All through 2012, there were constant reports of particularly cruel "Lebanese" fighters alongside Assad's army, of secret
burials of Lebanese dead near the Syrian border, and of the clampdown
that Hizbullah maintained over their families to prevent any external
signs of mourning – and of Lebanese prisoners in the hands of the Syrian
rebels. HIzbullah generally ignored the rumors and when it did refer to
them, it was to deny them.
The Arab media, however, did
not remain silent and maintained continuous coverage of Hizbullah
involvement in Syria, especially after it became known several weeks ago
that the Free Syria army is negotiating the release of tens of
Hizbullah fighters it had taken prisoner.
The Arab world
discovered that the hero of 2006, Hizbullah, had become a murderer of
Arabs, an eliminator of Muslims, an enemy of Sunnis.

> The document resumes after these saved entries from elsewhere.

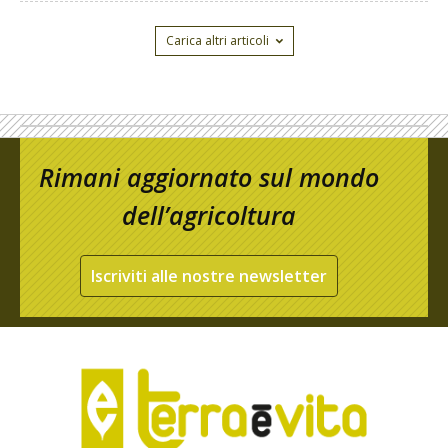
Carica altri articoli
Rimani aggiornato sul mondo
dell’agricoltura
Iscriviti alle nostre newsletter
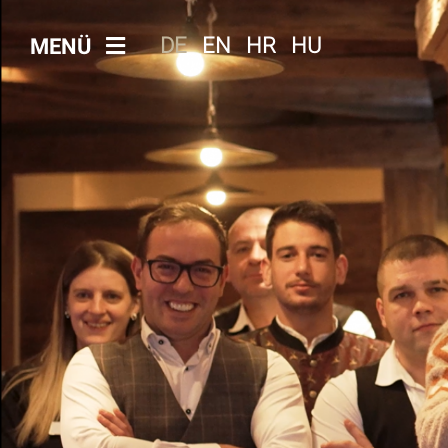
DE
EN
HR
HU
MENÜ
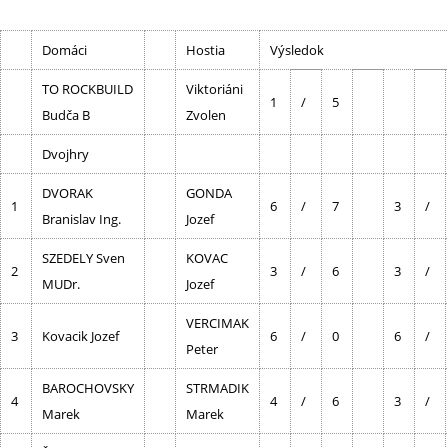
Domáci
Hostia
Výsledok
TO ROCKBUILD
Viktoriáni
1
/
5
Budča B
Zvolen
Dvojhry
DVORAK
GONDA
1
6
/
7
3
/
Branislav Ing.
Jozef
SZEDELY Sven
KOVAC
2
3
/
6
3
/
MUDr.
Jozef
VERCIMAK
3
Kovacik Jozef
6
/
0
6
/
Peter
BAROCHOVSKY
STRMADIK
4
4
/
6
3
/
Marek
Marek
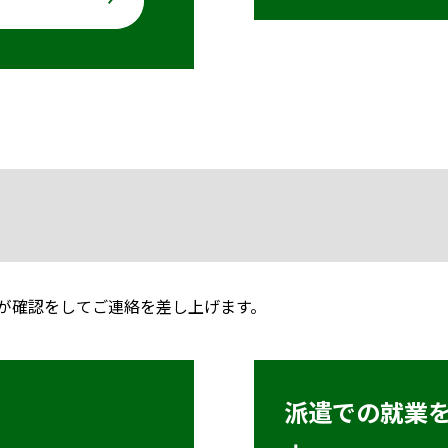
が確認をしてご連絡を差し上げます。
派遣での就業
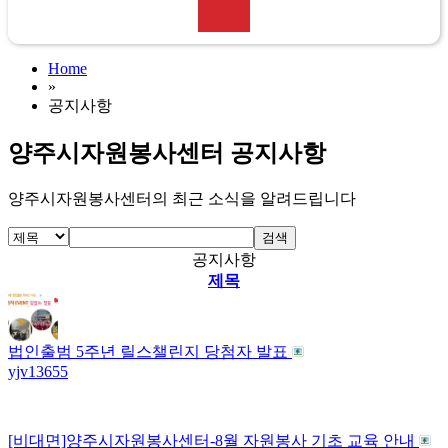
Home
»
공지사항
양주시자원봉사센터 공지사항
양주시자원봉사센터의 최근 소식을 알려드립니다
검색
공지사항
제목
법인출범 5주년 릴스챌린지 당첨자 발표
yjv1365
5
[비대면]양주시자원봉사센터-8월 자원봉사 기초 교육 안내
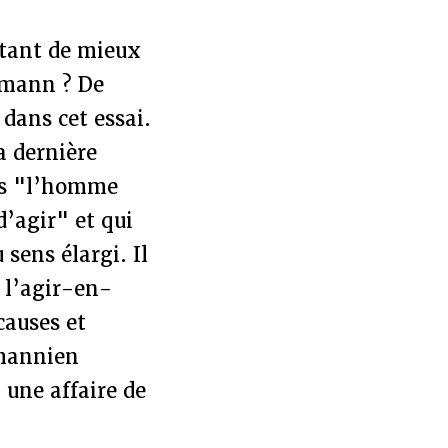
utant de mieux
humann ? De
 dans cet essai.
a dernière
ans "l’homme
’agir" et qui
sens élargi. Il
t l’agir-en-
auses et
mannien
 une affaire de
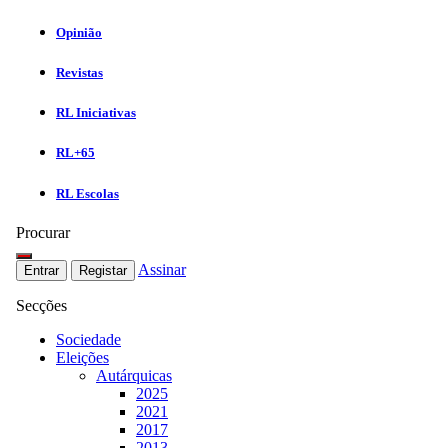
Opinião
Revistas
RL Iniciativas
RL+65
RL Escolas
Procurar
Assinar
Entrar
Registar
Secções
Sociedade
Eleições
Autárquicas
2025
2021
2017
2013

Hizbullah
detractors, mainly in Saudi Arabia and the Emirates, ridiculed the
organization spokesmen's claim that its weapons are for fighting Israel
and that its only mission is against the Zionists. "How many Zionists
are in Damascus? And in Homs?" they asked.
Nasrallah has
no choice but to support Assad today because of the many years he
received support from Assad and because his Iranian patron
wholeheartedly supports the Assad regime.
In a discussion this week on BBC radio,
the Hizbullah spokesman said that if there are Hizbullah fighters in
Syria, they are only there to defend Lebanon's borders from "terrorists"

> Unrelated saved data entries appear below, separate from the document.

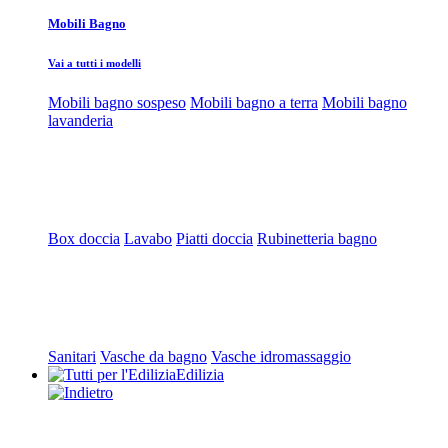
Mobili Bagno
Vai a tutti i modelli
Mobili bagno sospeso
Mobili bagno a terra
Mobili bagno
lavanderia
Box doccia
Lavabo
Piatti doccia
Rubinetteria bagno
Sanitari
Vasche da bagno
Vasche idromassaggio
Edilizia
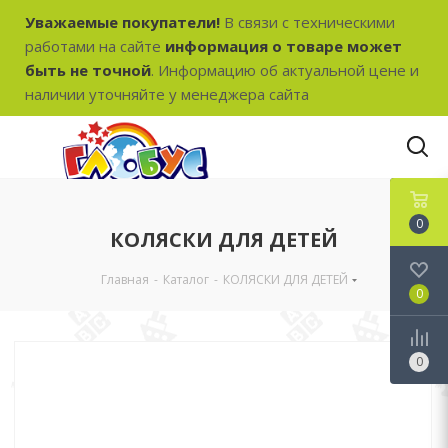
Уважаемые покупатели!
В связи с техническими
работами на сайте
информация о товаре может
быть не точной
. Информацию об актуальной цене и
наличии уточняйте у менеджера сайта
0
КОЛЯСКИ ДЛЯ ДЕТЕЙ
Главная
-
Каталог
-
КОЛЯСКИ ДЛЯ ДЕТЕЙ
0
0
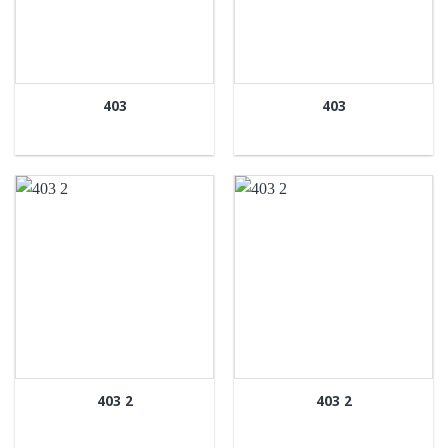
403
403
403 2
403 2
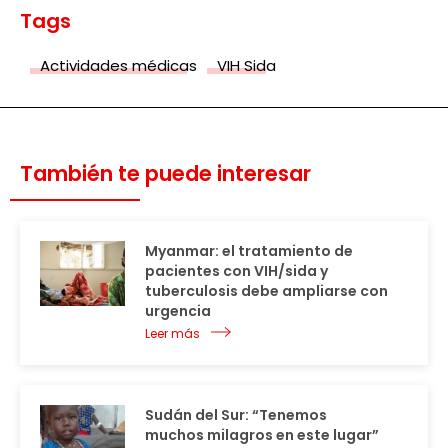
Tags
Actividades médicas
VIH Sida
También te puede interesar
Myanmar: el tratamiento de
pacientes con VIH/sida y
tuberculosis debe ampliarse con
urgencia
Leer más
Sudán del Sur: “Tenemos
muchos milagros en este lugar”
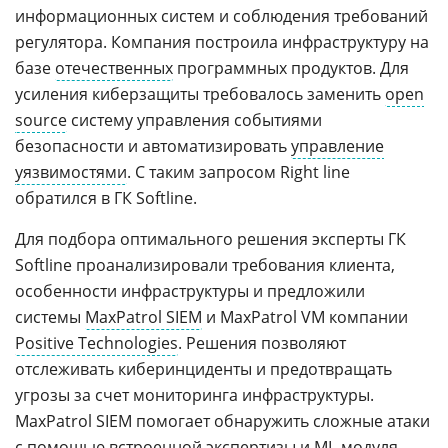
информационных систем и соблюдения требований
регулятора. Компания построила инфраструктуру на
базе
отечественных
программных продуктов. Для
усиления киберзащиты требовалось заменить
open
source
систему управления событиями
безопасности и автоматизировать
управление
уязвимостями
. С таким запросом Right line
обратился в ГК Softline.
Для подбора оптимального решения эксперты ГК
Softline проанализировали требования клиента,
особенности инфраструктуры и предложили
системы
MaxPatrol SIEM
и MaxPatrol VM компании
Positive Technologies
. Решения позволяют
отслеживать киберинциденты и предотвращать
угрозы за счет мониторинга инфраструктуры.
MaxPatrol SIEM помогает обнаружить сложные атаки
с помощью встроенной экспертизы и
ML-
модуля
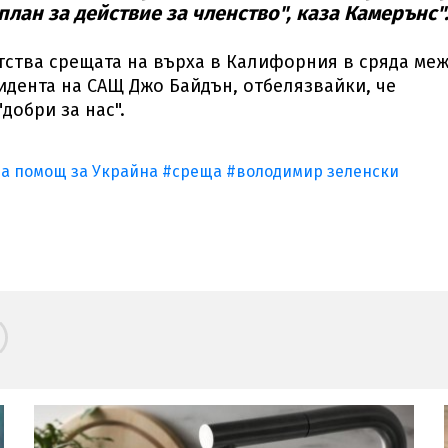
лан за действие за членство", каза Камерънс"
тства срещата на върха в Калифорния в сряда ме
идента на САЩ Джо Байдън, отбелязвайки, че
добри за нас".
а помощ за Украйна
#среща
#володимир зеленски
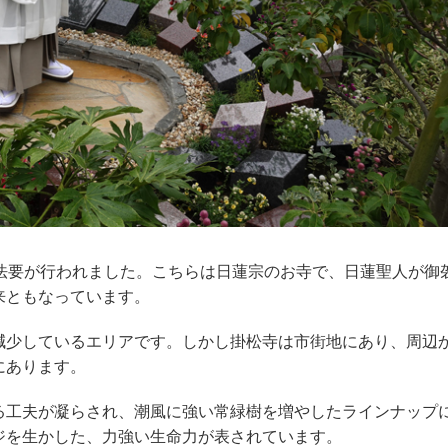
法要が行われました。こちらは日蓮宗のお寺で、日蓮聖人が御
来ともなっています。
少しているエリアです。しかし掛松寺は市街地にあり、周辺
にあります。
工夫が凝らされ、潮風に強い常緑樹を増やしたラインナップ
ジを生かした、力強い生命力が表されています。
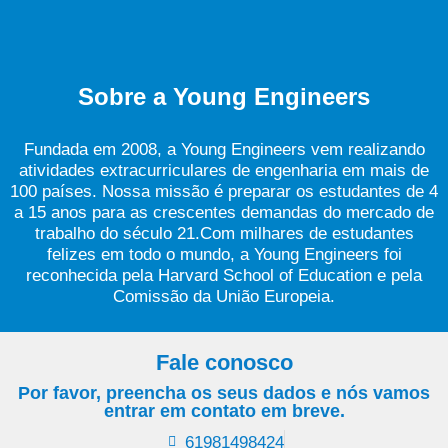
Sobre a Young Engineers
Fundada em 2008, a Young Engineers vem realizando
atividades extracurriculares de engenharia em mais de
100 países. Nossa missão é preparar os estudantes de 4
a 15 anos para as crescentes demandas do mercado de
trabalho do século 21.Com milhares de estudantes
felizes em todo o mundo, a Young Engineers foi
reconhecida pela Harvard School of Education e pela
Comissão da União Europeia.
Fale conosco
Por favor, preencha os seus dados e nós vamos
entrar em contato em breve.
61981498424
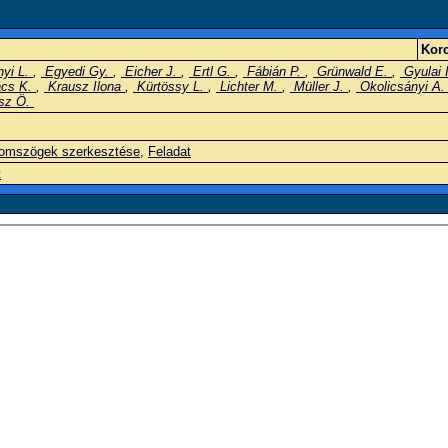
Korc
yi L.
,
Egyedi Gy.
,
Eicher J.
,
Ertl G.
,
Fábián P.
,
Grünwald E.
,
Gyulai 
cs K.
,
Krausz Ilona
,
Kürtössy L.
,
Lichter M.
,
Müller J.
,
Okolicsányi A
sz Ö.
omszögek szerkesztése
,
Feladat
t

that threaten Lebanese citizens.
In response, the Free
Syria Army representative threatened that after their forces eliminate
Assad and his henchmen, 23 million Syrians will settle accounts with the
Hizbullah gang and eliminate Hassan Nasrallah – even if he continues to
hide like a mouse in his bunker in the southern suburb of Beirut,
Dahyeh, a Shiite stronghold.
This threat and Assad's
precarious situation have made Nasrallah appear to be someone who bet on
the wrong horse, because when Assad falls, Nasrallah will be persona
non grata and have to flee Lebanon to avoid assassination.
Without
doubt, when the bloody regime of Assad falls, the status of Hizbullah
will be severely shaken – and in one fell swoop the Syrian and Lebanese
tentacle of the Iranian octopus will be cut off.
This
may result in feuding within the Iranian regime over whose fault the
decision to bet on Assad was, and why he was allowed to be defeated.

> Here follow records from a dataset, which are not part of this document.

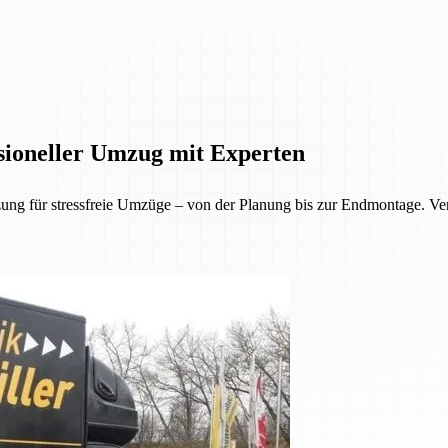
ioneller Umzug mit Experten
g für stressfreie Umzüge – von der Planung bis zur Endmontage. Vert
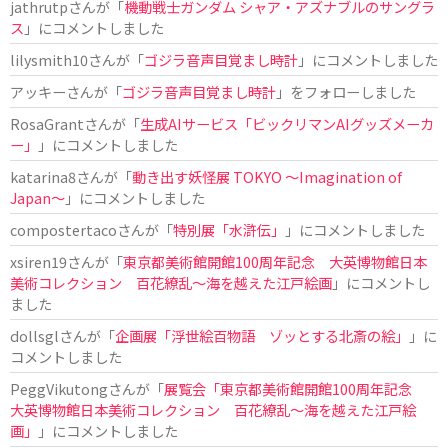
jathrutp
さんが「
機動戦士ガンダム シャア・アズナブルのサングラ
ス
」にコメントしました
lilysmith10
さんが「
ゴジラ音声目覚まし時計
」にコメントしました
アッキー
さんが「
ゴジラ音声目覚まし時計
」をフォローしました
RosaGrant
さんが「
生成AIサービス「ビックリマンAIグッズメーカ
ー」
」にコメントしました
katarina8
さんが「
動き出す妖怪展 TOKYO 〜Imagination of
Japan〜
」にコメントしました
compostertaco
さんが「
特別展「水滸伝」
」にコメントしました
xsiren19
さんが「
東京都美術館開館100周年記念 大英博物館日本
美術コレクション 百花繚乱～海を越えた江戸絵画
」にコメントし
ました
dollsgl
さんが「
企画展「浮世絵百物語 ゾッとする北斎の絵」
」に
コメントしました
PeggVikutong
さんが「
展覧会「東京都美術館開館100周年記念
大英博物館日本美術コレクション 百花繚乱〜海を越えた江戸絵
画」
」にコメントしました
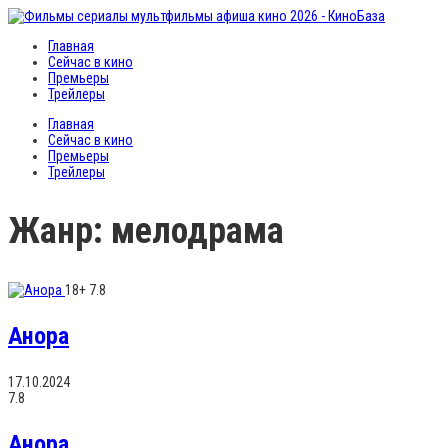
Главная
Сейчас в кино
Премьеры
Трейлеры
Главная
Сейчас в кино
Премьеры
Трейлеры
Жанр: мелодрама
18+
7.8
Анора
17.10.2024
7.8
Анора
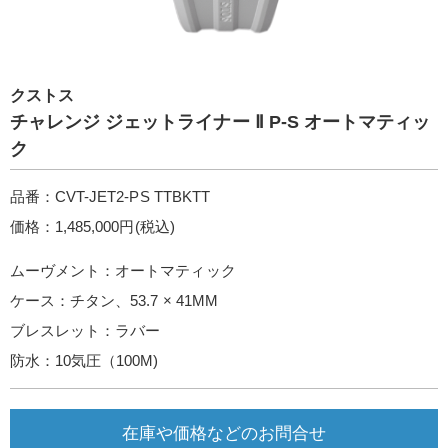
クストス
チャレンジ ジェットライナー Ⅱ P-S オートマティッ
ク
品番：CVT-JET2-PS TTBKTT
価格：1,485,000円(税込)
ムーヴメント：オートマティック
ケース：チタン、53.7 × 41MM
ブレスレット：ラバー
防水：10気圧（100M)
在庫や価格などのお問合せ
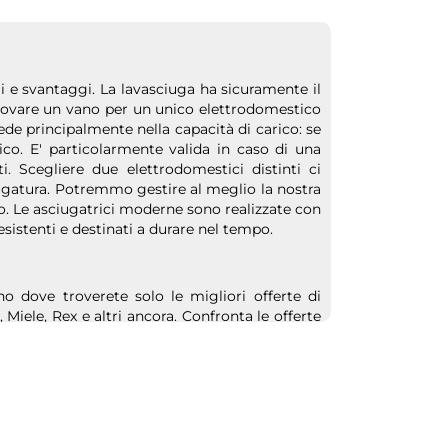
i e svantaggi. La lavasciuga ha sicuramente il
rovare un vano per un unico elettrodomestico
iede principalmente nella capacità di carico: se
co. E' particolarmente valida in caso di una
. Scegliere due elettrodomestici distinti ci
iugatura. Potremmo gestire al meglio la nostra
. Le asciugatrici moderne sono realizzate con
sistenti e destinati a durare nel tempo.
o dove troverete solo le migliori offerte di
iele, Rex e altri ancora. Confronta le offerte
iù adatte alle tue esigenze oppure scegli una
ilità di ottenere due funzionalità con una sola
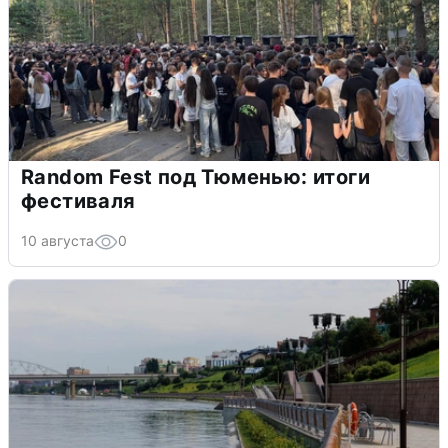
Random Fest под Тюменью: итоги
фестиваля
10 августа
0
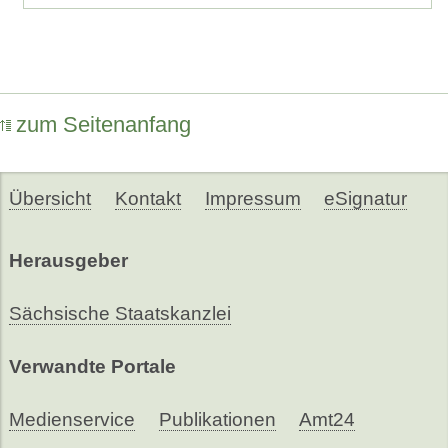
zum Seitenanfang
Übersicht
Kontakt
Impressum
eSignatur
Herausgeber
Sächsische Staatskanzlei
Verwandte Portale
Medienservice
Publikationen
Amt24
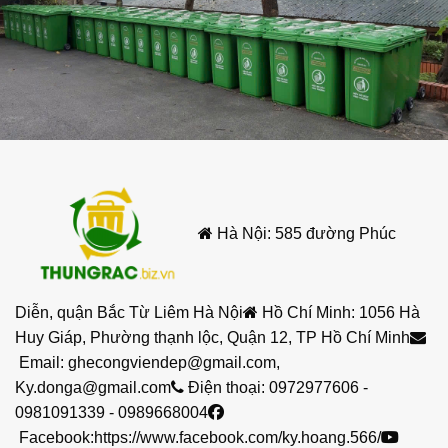
Hà Nội: 585 đường Phúc
Diễn, quận Bắc Từ Liêm Hà Nội
Hồ Chí Minh: 1056 Hà
Huy Giáp, Phường thạnh lộc, Quận 12, TP Hồ Chí Minh
Email:
ghecongviendep@gmail.com
,
Ky.donga@gmail.com
Điện thoại:
0972977606
-
0981091339
-
0989668004
Facebook:
https://www.facebook.com/ky.hoang.566/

This dispute might even affect the unity of the Ayatollah's control and
hasten its end.
An important question is how the Iranian
will react to the approaching double defeat of Assad and Hizbullah.
Will they accept it as heavenly ordained and inevitable or will they act
decisively against Assad's opponents? Iran could conceivably send large
military forces - armored divisions, for example - to Syria via Iraq.
Iran, may we inform those in the White House, is now in almost complete control of what happens in Iraq.
The
passage of Iranian forces will be at the official and legal invitation
of the Iraqi and Syrian governments and therefore pose no problem for
Iran.
Will Turkey intervene by attacking the Iranian
forces flowing into Syria via Iraq? Will the US or NATO act? What will
Israel do to prevent the presence of Iranian forces opposite the Golan
Heights? And how will the world react to Iranian forces entering Syria
if Iran announces that it has a nuclear bomb?
Another
dilemma that the world, and Israel in particular, must address is the
situation in Jordan. Iraq, which borders Jordan on the east, has become,
ever since NATO forces left the country a year ago, an 'honorary
member' of the Iranian coalition. An Iranian army in Iraq with that
government's permission, could easily go on to Jordan, not only to
Syria, and threaten Saudi Arabia as well as Israel.
The
possibility – even the remote one – that this could occur, must make
Israel resist any thought of giving up the Jordan Valley, as that is the
only area where Israel could stop a foreign force, Iranian or Iraqi,
that might attempt to attack Israel from the east. A significant
fighting force that succeeds in crossing the Jordan Valley from east to
west may bring the next war to the streets of Tel Aviv.
Translated from the Hebrew newspaper Makor Rishon, posted with the author's permission.